Real Estate, Deborah Levy
The clue is in the title in this final version of Deborah Levy’s living memoir, in which she ponders the ideas of physical homes and authentic legacies as her daughters grow up and leave ‘home’ and Levy turns sixty.
She admits that she covets houses and homes much grander than she will ever be able to afford. She is of an age and level of success where so many of her contemporaries own more than one such home. She has succeeded in creating a home for her family, but what now? What will she own, and what will she leave behind?
She cares for a plant as if it is her new baby. This, I imagine, is what I may get from a puppy. I hope so. She is writing The Man Who Saw Everything, and travels the world attending interesting literary events and meeting interesting people. Her saviour arrives in the form of a fellowship in Paris. She is able to take herself there and find a new way of living, or at least look for one.

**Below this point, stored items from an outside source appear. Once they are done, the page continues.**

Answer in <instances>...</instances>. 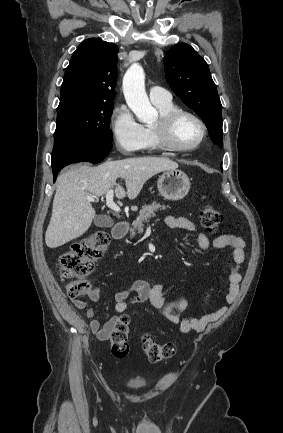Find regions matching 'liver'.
<instances>
[{
    "instance_id": "1",
    "label": "liver",
    "mask_w": 283,
    "mask_h": 433,
    "mask_svg": "<svg viewBox=\"0 0 283 433\" xmlns=\"http://www.w3.org/2000/svg\"><path fill=\"white\" fill-rule=\"evenodd\" d=\"M178 162L162 156H137L123 160H105L98 166L82 164L57 178L50 223L45 243L50 249L84 235L94 217L95 208L86 196H103L114 188L117 198H136L144 182L162 170H176ZM124 178L126 188L116 182Z\"/></svg>"
}]
</instances>
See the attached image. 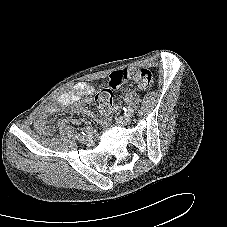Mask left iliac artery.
Here are the masks:
<instances>
[{
    "mask_svg": "<svg viewBox=\"0 0 227 227\" xmlns=\"http://www.w3.org/2000/svg\"><path fill=\"white\" fill-rule=\"evenodd\" d=\"M124 111L126 115H131L134 112L133 108L130 106H128L127 108H124Z\"/></svg>",
    "mask_w": 227,
    "mask_h": 227,
    "instance_id": "1",
    "label": "left iliac artery"
}]
</instances>
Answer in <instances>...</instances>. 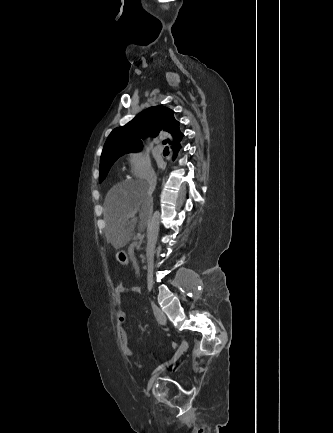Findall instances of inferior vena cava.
<instances>
[{
  "label": "inferior vena cava",
  "mask_w": 333,
  "mask_h": 433,
  "mask_svg": "<svg viewBox=\"0 0 333 433\" xmlns=\"http://www.w3.org/2000/svg\"><path fill=\"white\" fill-rule=\"evenodd\" d=\"M147 183H148V187H149V193L150 195H152V193L154 192L155 188H156V184H157V176L155 174L154 171L149 172L147 178ZM153 309V313L154 316L157 320V322L162 323L166 321V317L164 315V313L157 307V306H152Z\"/></svg>",
  "instance_id": "inferior-vena-cava-1"
}]
</instances>
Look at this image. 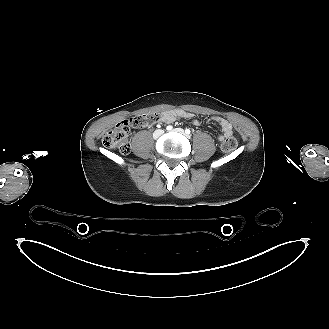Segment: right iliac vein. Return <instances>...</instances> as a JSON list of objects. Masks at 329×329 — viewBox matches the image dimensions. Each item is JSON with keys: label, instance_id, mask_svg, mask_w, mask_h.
<instances>
[{"label": "right iliac vein", "instance_id": "63e3f726", "mask_svg": "<svg viewBox=\"0 0 329 329\" xmlns=\"http://www.w3.org/2000/svg\"><path fill=\"white\" fill-rule=\"evenodd\" d=\"M162 133H163L162 130H157V131L154 133V137H155V138H158Z\"/></svg>", "mask_w": 329, "mask_h": 329}]
</instances>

“Perhaps the cost of true love is that it has to be free to fly away. And to return. Parents do not give children their freedom. They don’t have to ask for it. They take it anyway, because they must. They are not our hostages, though I remember feeling there was some sort of mysterious ransom I had to offer my mother in exchange for my freedom. Her children, if she loves them, are inside her, where they started life. It is a mystery to me to even write this sentence, never mind feel it to be true.” p.153
In the end, she decides something she probably knew all along, that her books are her real estate and while she will leave the royalties from these to her daughters, they are not private property. Anyone is permitted to play on their grass - a nod to Sylvia Plath’s telling off by an Oxford porter when she dared walk on its grass.